Quintero v. City of New York

*415In this action brought by a police officer allegedly injured in a motor vehicle accident while she was a passenger in an unmarked police car, the municipal defendants failed to make a prima facie showing that the complaint’s General Municipal Law § 205-e claims, predicated on violations of the Vehicle and Traffic Law, and codefendants’ cross claim for negligence are barred by Vehicle and Traffic Law § 1104. Williams v City of New York (240 AD2d 734 [2d Dept 1997]), relied on by defendants, is distinguishable. In Williams, there was evidence that the police vehicle had used its portable light and siren to get a suspected stolen car to pull over (id. at 735-736). Here, however, plaintiff testified that defendant Rohe, the officer driving the vehicle, had double-parked the police vehicle in order to observe two suspects and that they were sitting at the accident location approximately 15 to 20 minutes before they were struck from behind by codefendants’ minivan.

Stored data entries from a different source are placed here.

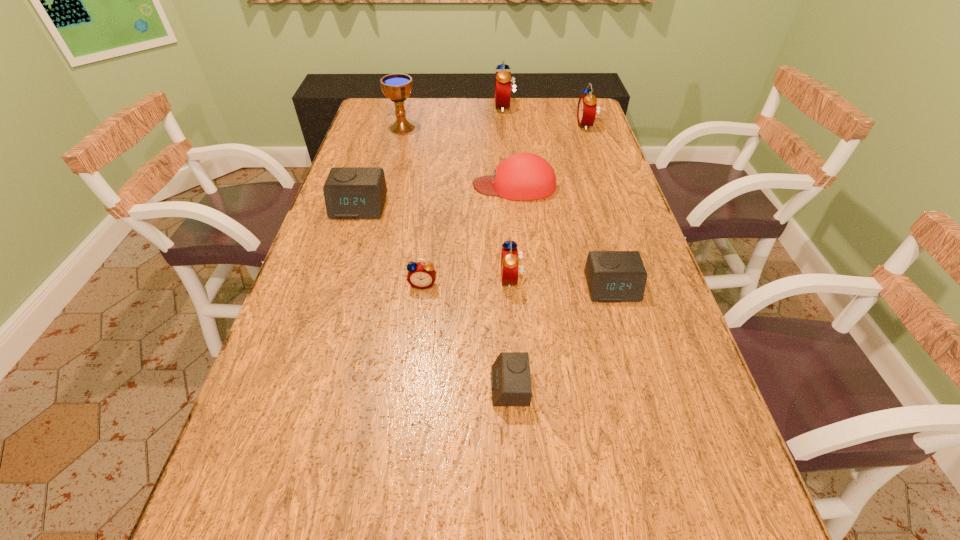 Find the location of a particular element. the farthest red alarm clock is located at coordinates (503, 78).

The width and height of the screenshot is (960, 540). Identify the location of the farthest alarm clock. (503, 78).

Where is `chalice`? chalice is located at coordinates (397, 87).

Identify the location of the third smallest red alarm clock. (586, 112).

This screenshot has height=540, width=960. I want to click on the second farthest red alarm clock, so click(586, 112).

The image size is (960, 540). I want to click on the second smallest red alarm clock, so click(x=509, y=255).

Where is `baseball cap`? baseball cap is located at coordinates (525, 176).

You are a GUI agent. You are given a task and a screenshot of the screen. Output one action in this format:
    pyautogui.click(x=<x>, y=<y>)
    Task: Click on the leftmost alarm clock
    
    Given the screenshot: What is the action you would take?
    pyautogui.click(x=350, y=192)

At what (x,y) coordinates should I click in order to perform the action: click on the farthest black alarm clock. Please return your answer as a coordinate pair (x, y). The width and height of the screenshot is (960, 540). Looking at the image, I should click on (350, 192).

Find the location of `the sixth alarm clock from right to left`. the sixth alarm clock from right to left is located at coordinates (421, 275). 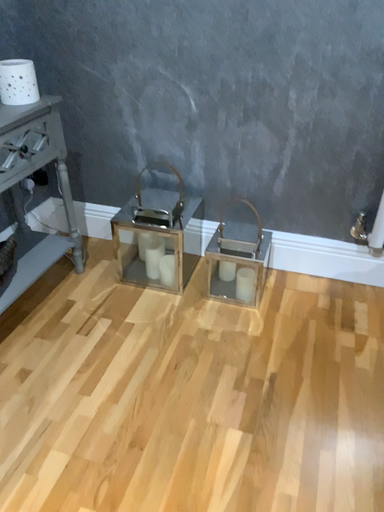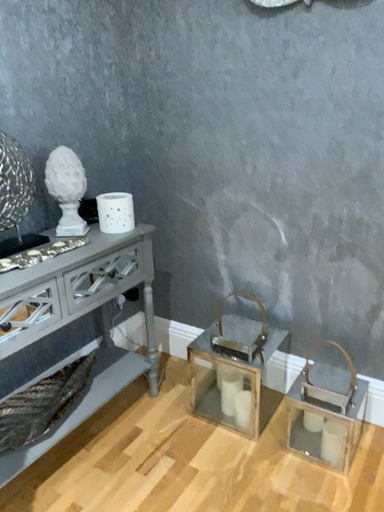 Question: How did the camera likely rotate when shooting the video?

Choices:
 (A) rotated upward
 (B) rotated downward

Answer: (A) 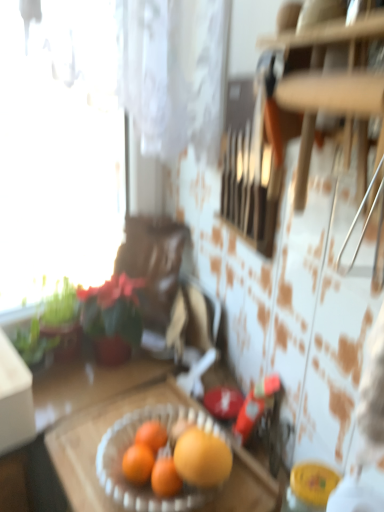 Question: Should I look upward or downward to see clear glass bowl at center?

Choices:
 (A) down
 (B) up

Answer: (A) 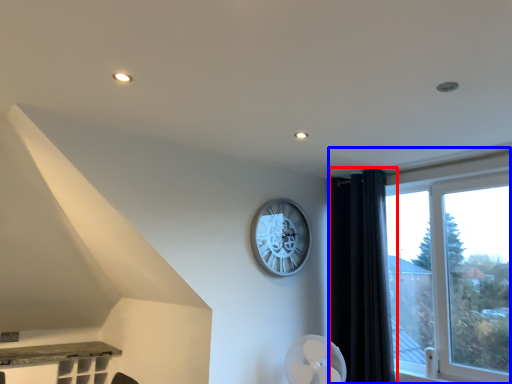 Question: Which object appears farthest to the camera in this image, curtain (highlighted by a red box) or window (highlighted by a blue box)?

Choices:
 (A) curtain
 (B) window

Answer: (A) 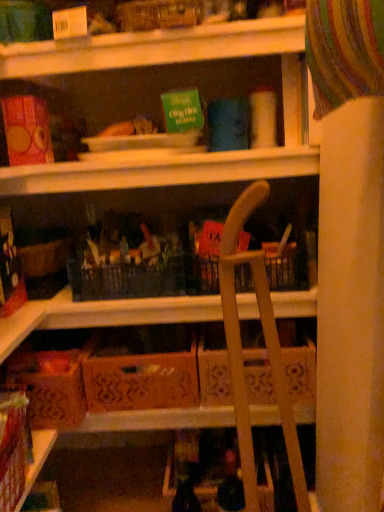 Question: Is wooden folding chair at center positioned in front of brown cardboard box at lower left, which is counted as the 1th cardboard box, starting from the left?

Choices:
 (A) no
 (B) yes

Answer: (B)

Question: Could brown cardboard box at lower left, which is counted as the 1th cardboard box, starting from the left, be considered to be inside wooden folding chair at center?

Choices:
 (A) yes
 (B) no

Answer: (B)

Question: Is wooden folding chair at center smaller than brown cardboard box at lower left, which is counted as the 1th cardboard box, starting from the left?

Choices:
 (A) no
 (B) yes

Answer: (A)

Question: From a real-world perspective, is wooden folding chair at center located higher than brown cardboard box at lower left, which is counted as the 1th cardboard box, starting from the left?

Choices:
 (A) no
 (B) yes

Answer: (B)

Question: From the image's perspective, is wooden folding chair at center over brown cardboard box at lower left, the 2th cardboard box when ordered from right to left?

Choices:
 (A) yes
 (B) no

Answer: (A)

Question: Is brown cardboard box at lower left, which is counted as the 1th cardboard box, starting from the left, to the left or to the right of orange cardboard box at center, marked as the 1th cardboard box in a right-to-left arrangement, in the image?

Choices:
 (A) right
 (B) left

Answer: (B)

Question: From a real-world perspective, is brown cardboard box at lower left, which is counted as the 1th cardboard box, starting from the left, positioned above or below orange cardboard box at center, which is counted as the 2th cardboard box, starting from the left?

Choices:
 (A) below
 (B) above

Answer: (B)

Question: In the image, is brown cardboard box at lower left, the 2th cardboard box when ordered from right to left, positioned in front of or behind orange cardboard box at center, marked as the 1th cardboard box in a right-to-left arrangement?

Choices:
 (A) behind
 (B) front

Answer: (B)

Question: In terms of height, does brown cardboard box at lower left, which is counted as the 1th cardboard box, starting from the left, look taller or shorter compared to orange cardboard box at center, marked as the 1th cardboard box in a right-to-left arrangement?

Choices:
 (A) tall
 (B) short

Answer: (A)

Question: Considering their positions, is brown cardboard box at lower left, which is counted as the 1th cardboard box, starting from the left, located in front of or behind wooden folding chair at center?

Choices:
 (A) behind
 (B) front

Answer: (A)

Question: From the image's perspective, relative to wooden folding chair at center, is brown cardboard box at lower left, the 2th cardboard box when ordered from right to left, above or below?

Choices:
 (A) above
 (B) below

Answer: (B)

Question: Is brown cardboard box at lower left, the 2th cardboard box when ordered from right to left, to the left or to the right of wooden folding chair at center in the image?

Choices:
 (A) left
 (B) right

Answer: (A)

Question: Considering the positions of brown cardboard box at lower left, the 2th cardboard box when ordered from right to left, and wooden folding chair at center in the image, is brown cardboard box at lower left, the 2th cardboard box when ordered from right to left, bigger or smaller than wooden folding chair at center?

Choices:
 (A) big
 (B) small

Answer: (B)

Question: Is point 269,346 positioned closer to the camera than point 190,369?

Choices:
 (A) farther
 (B) closer

Answer: (B)

Question: Looking at the image, does wooden folding chair at center seem bigger or smaller compared to orange cardboard box at center, which is counted as the 2th cardboard box, starting from the left?

Choices:
 (A) big
 (B) small

Answer: (A) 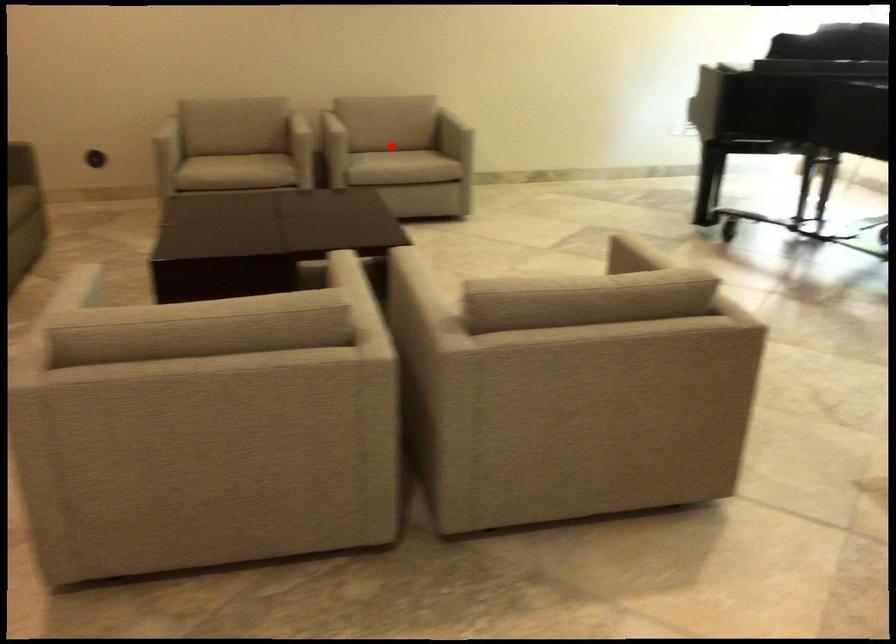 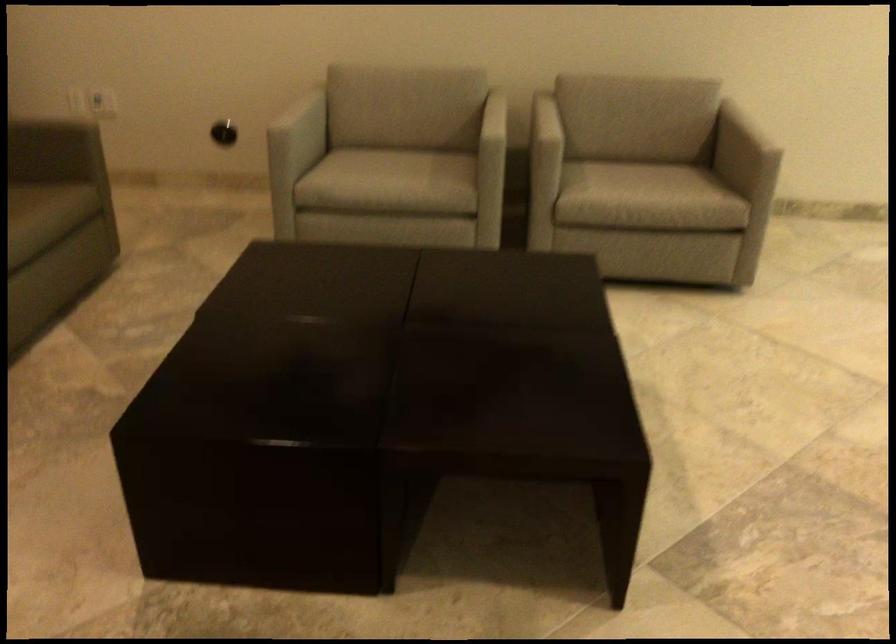 Question: I am providing you with two images of the same scene from different viewpoints. In image1, a red point is highlighted. Considering the same 3D point in image2, which of the following is correct?

Choices:
 (A) It is closer
 (B) It is farther

Answer: (A) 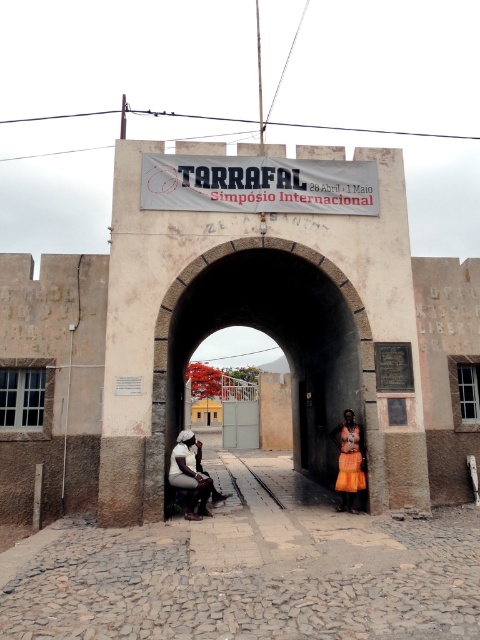 Question: Can you confirm if stone archway at center is positioned below orange fabric skirt at center?

Choices:
 (A) no
 (B) yes

Answer: (B)

Question: Is stone archway at center thinner than orange fabric skirt at center?

Choices:
 (A) yes
 (B) no

Answer: (A)

Question: Where is stone archway at center located in relation to orange fabric skirt at center in the image?

Choices:
 (A) right
 (B) left

Answer: (A)

Question: Which object appears farthest from the camera in this image?

Choices:
 (A) orange fabric skirt at center
 (B) stone archway at center

Answer: (B)

Question: Which object appears closest to the camera in this image?

Choices:
 (A) orange fabric skirt at center
 (B) stone archway at center

Answer: (A)

Question: Which object is closer to the camera taking this photo?

Choices:
 (A) stone archway at center
 (B) orange fabric skirt at center

Answer: (B) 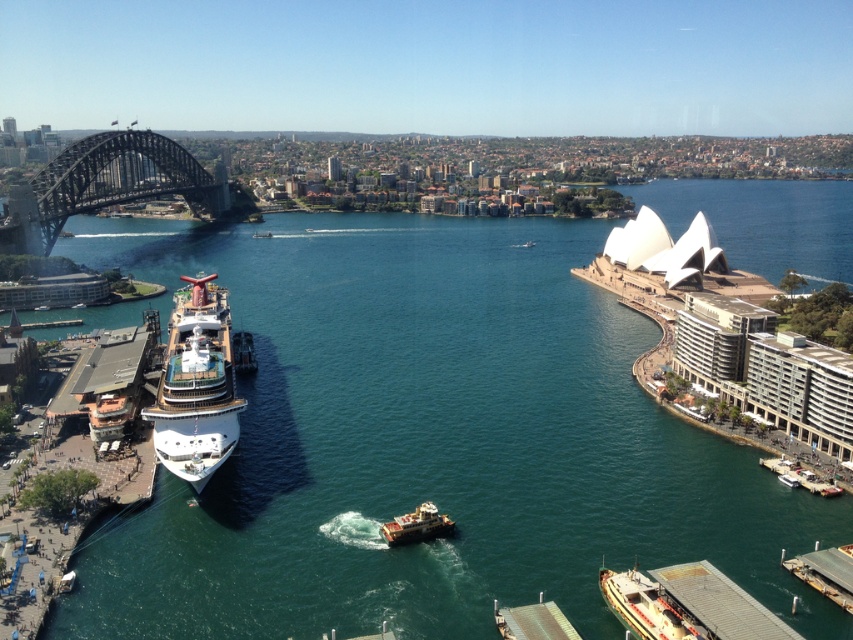 Question: Can you confirm if white glossy cruise ship at center is positioned above white plastic boat at center?

Choices:
 (A) yes
 (B) no

Answer: (A)

Question: Which object is positioned farthest from the white glossy cruise ship at center?

Choices:
 (A) metallic gray boat at lower right
 (B) dark steel bridge at left
 (C) white plastic boat at center

Answer: (B)

Question: Does green water at center have a greater width compared to white plastic boat at center?

Choices:
 (A) no
 (B) yes

Answer: (B)

Question: Which point is farther to the camera?

Choices:
 (A) click(x=433, y=563)
 (B) click(x=28, y=234)
 (C) click(x=392, y=522)
 (D) click(x=206, y=412)

Answer: (B)

Question: Which object is the closest to the metallic gray boat at lower right?

Choices:
 (A) green water at center
 (B) white glossy cruise ship at center

Answer: (B)

Question: Is green water at center closer to the viewer compared to white glossy cruise ship at center?

Choices:
 (A) yes
 (B) no

Answer: (A) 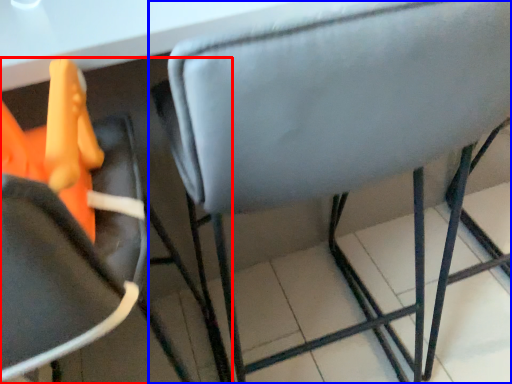 Question: Which object appears closest to the camera in this image, chair (highlighted by a red box) or chair (highlighted by a blue box)?

Choices:
 (A) chair
 (B) chair

Answer: (A) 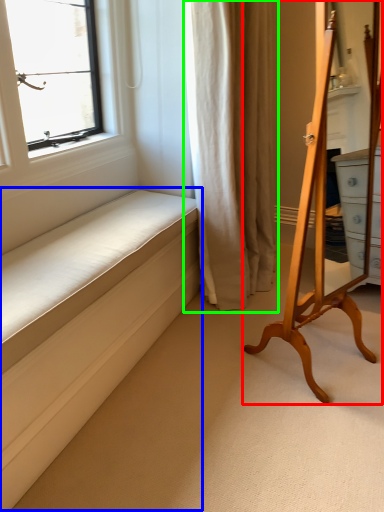 Question: Considering the real-world distances, which object is closest to furniture (highlighted by a red box)? bed frame (highlighted by a blue box) or curtain (highlighted by a green box).

Choices:
 (A) bed frame
 (B) curtain

Answer: (B) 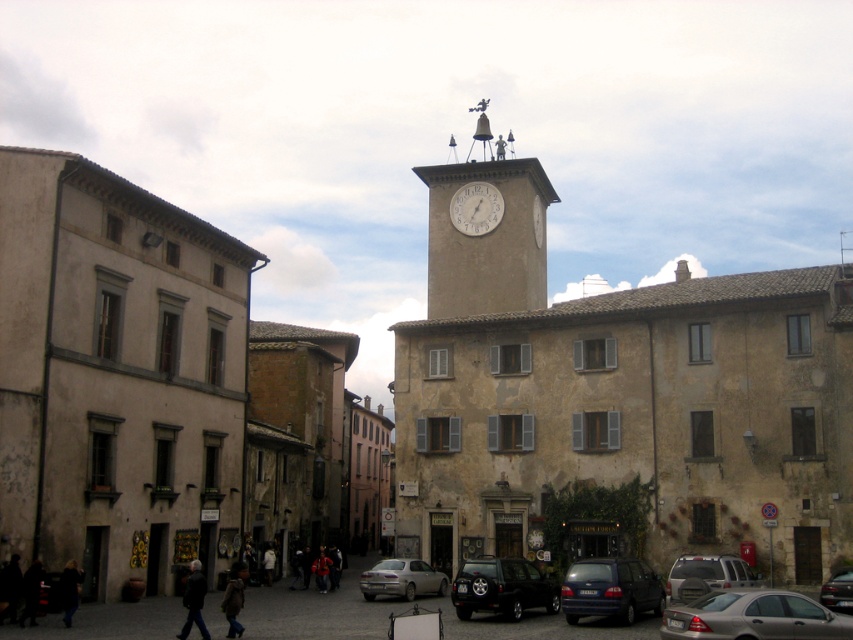 Does white matte clock at upper center appear over shiny black car at lower right?

Correct, white matte clock at upper center is located above shiny black car at lower right.

Who is taller, white matte clock at upper center or shiny black car at lower right?

Standing taller between the two is shiny black car at lower right.

Is point (485, 224) positioned in front of point (834, 592)?

No.

The width and height of the screenshot is (853, 640). Find the location of `white matte clock at upper center`. white matte clock at upper center is located at coordinates (474, 209).

Is matte silver sedan at center taller than matte blue van at center?

Yes.

Is matte silver sedan at center to the right of matte blue van at center from the viewer's perspective?

Indeed, matte silver sedan at center is positioned on the right side of matte blue van at center.

Between point (802, 595) and point (616, 579), which one is positioned behind?

Point (802, 595)

Where is `matte silver sedan at center`? matte silver sedan at center is located at coordinates (753, 618).

Does matte silver sedan at center have a smaller size compared to white matte clock at upper center?

No, matte silver sedan at center is not smaller than white matte clock at upper center.

Between point (720, 608) and point (480, 202), which one is positioned in front?

Point (720, 608) is more forward.

The image size is (853, 640). I want to click on matte silver sedan at center, so coord(753,618). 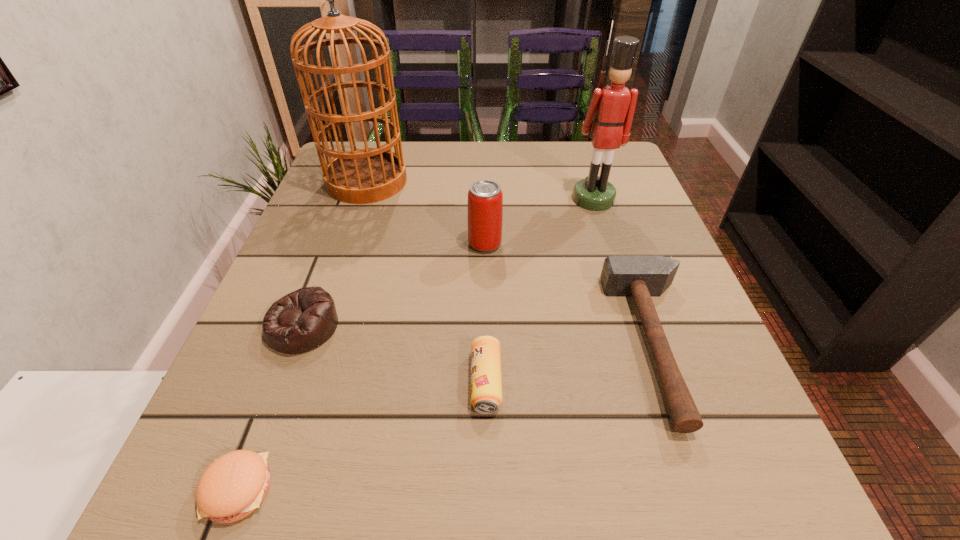 Identify the location of free space that is in between the hammer and the beanbag. The image size is (960, 540). (481, 335).

Locate an element on the screen. The width and height of the screenshot is (960, 540). free spot between the third farthest object and the nutcracker is located at coordinates (539, 221).

Where is `the sixth closest object to the hammer`? The width and height of the screenshot is (960, 540). the sixth closest object to the hammer is located at coordinates (234, 485).

Locate which object is the fifth closest to the beanbag. Please provide its 2D coordinates. Your answer should be formatted as a tuple, i.e. [(x, y)], where the tuple contains the x and y coordinates of a point satisfying the conditions above.

[(641, 277)]

The width and height of the screenshot is (960, 540). In order to click on vacant region that satisfies the following two spatial constraints: 1. on the back side of the tallest object; 2. on the left side of the patty in this screenshot , I will do `click(355, 181)`. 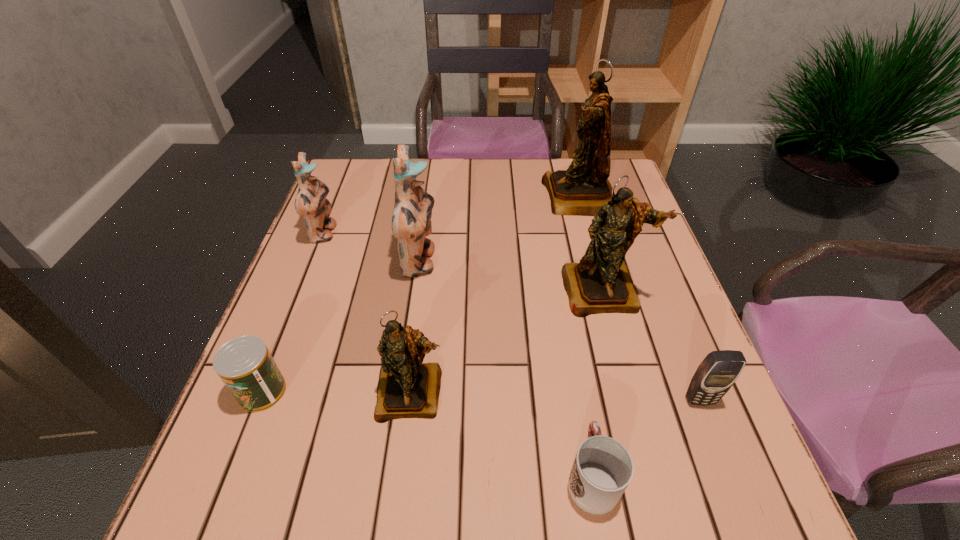 This screenshot has height=540, width=960. I want to click on free spot between the farthest gold figurine and the smallest gold figurine, so click(495, 295).

Find the location of a particular element. This screenshot has width=960, height=540. object that is the closest to the can is located at coordinates [407, 388].

Locate an element on the screen. The width and height of the screenshot is (960, 540). object that stands as the seventh closest to the right pink figurine is located at coordinates (716, 374).

The width and height of the screenshot is (960, 540). I want to click on the third closest figurine to the cup, so click(x=411, y=219).

In order to click on the second closest figurine to the tallest object in this screenshot , I will do `click(411, 219)`.

This screenshot has width=960, height=540. In order to click on gold figurine that is the third closest to the cup in this screenshot , I will do `click(581, 190)`.

The width and height of the screenshot is (960, 540). I want to click on the second closest gold figurine to the tallest object, so click(407, 388).

At what (x,y) coordinates should I click in order to perform the action: click on vacant space that satisfies the following two spatial constraints: 1. on the front-facing side of the farthest gold figurine; 2. on the front-facing side of the nearest gold figurine. Please return your answer as a coordinate pair (x, y). Looking at the image, I should click on (633, 393).

Find the location of a particular element. This screenshot has height=540, width=960. vacant region that satisfies the following two spatial constraints: 1. on the front-facing side of the bigger pink figurine; 2. on the front side of the can is located at coordinates (400, 392).

Identify the location of vacant position in the image that satisfies the following two spatial constraints: 1. on the handle side of the nearest object; 2. on the front-facing side of the bigger pink figurine. The width and height of the screenshot is (960, 540). (555, 262).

Further, Rohe testified that he had double-parked the police vehicle in order to investigate a suspect, which is not an “emergency operation” as defined by Vehicle and Traffic Law § 1104 (a) (see Banks v City of New York, 92 AD3d 591, 591 [1st Dept 2012]; Rusho v State of New York, 76 AD3d 783, 784 [4th Dept 2010]). Concur — Sweeny, J.P., Acosta, Saxe, Moskowitz and Clark, JJ.